Africa has eight or more staple crops that are grown in a wide variety of climates and conditions, making it far more of a challenge than in Asia, where single staple crops, such as rice, are grown in relatively homogeneous conditions over wide areas. Mr. Stamoulis emphasized the need for all kinds of technology, including traditional plant breeding.
He said there should be a balance between "people that, in my view, make the extraordinarily dangerous proposition that you can feed the world with organics, which is absolutely crazy, and those who are fanatic about GMOs without looking at the full balance of options."
The FAO said last month the world needs to invest $83-billion a year in agriculture in developing countries to feed a predicted population of 9.1 billion people in 2050.
To achieve that, both public and private investment on a grand scale is needed, but the trend on the public side has been discouraging. Official development assistance to agriculture plunged 58 per cent in real terms from 1980 to 2005, dropping from 17 per cent of total aid to 3.8 per cent over that period. It now stands at about 5 per cent, the FAO said.
Yet, the payoff from agricultural investment, particularly by governments, can be seen in Brazil, a case study in how the Green Revolution transformed a developing country.
Within a few decades it developed from a producer of a handful of cash crops into one of the world's largest producers of food stuffs, with an agriculture business worth nearly 300 billion reais ($172-billion) in annual sales.
Brazil began its Green Revolution in the mid-1970s, with the creation of the government farm research firm Embrapa, which resulted in increased diversification and productivity of crops as well as the expansion of cropland.
Each year Embrapa measures the return to society from research in agriculture.
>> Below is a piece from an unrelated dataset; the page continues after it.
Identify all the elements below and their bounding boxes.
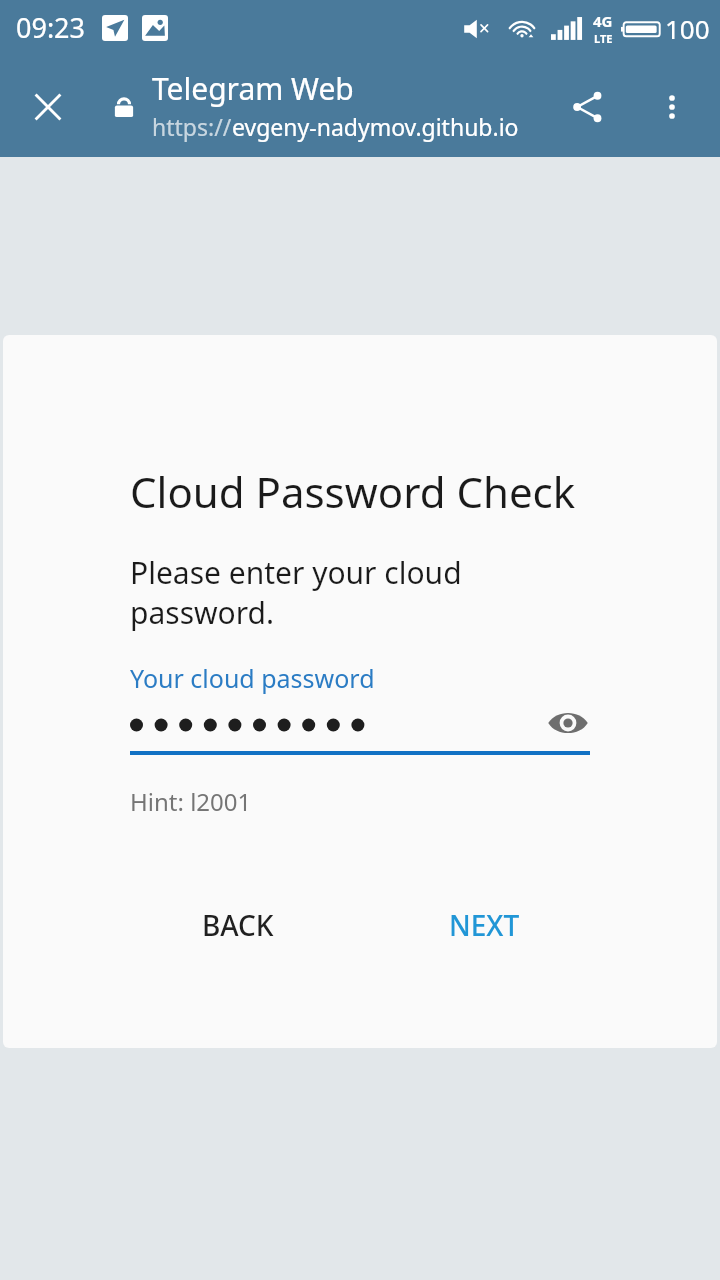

Latest figures show that each dollar spent on agriculture research generates a return of $13.50.
Last year's food crisis, when fears of food shortages gripped grain markets - sending wheat and rice prices soaring to record highs and sparking hoarding and riots - was a wake-up call, one that experts hope will translate into sustained investment.
The unrest was a powerful reminder of the risks of food insecurity and helped spur the world's richest nations to promise to spend $20-billion over three years to help small, subsistence farmers improve their productivity.
U.S. President Barack Obama has launched a $3.5-billion hunger and food security initiative focused on agriculture.
Back on the farm in Italy, Oglio said an operation like his can be run on a shoe-string budget, without the sort of subsidies that prop up agriculture, even in the wealthy European Union.
The 87-acre (35-hectare) farm that his parents used to run in a conventional way was on the edge of bankruptcy 20 years ago, burdened by high operating costs and competition in the changing economy of Europe.
With his back-to-nature methods, Mr. Oglio turned the farm around and now makes profits.
But that is a very European story. His customers, he admits, are willing to pay more for his healthful products because many of them are environmentalists.
The world's poorest people - one billion of them - may not have the luxury of making that choice.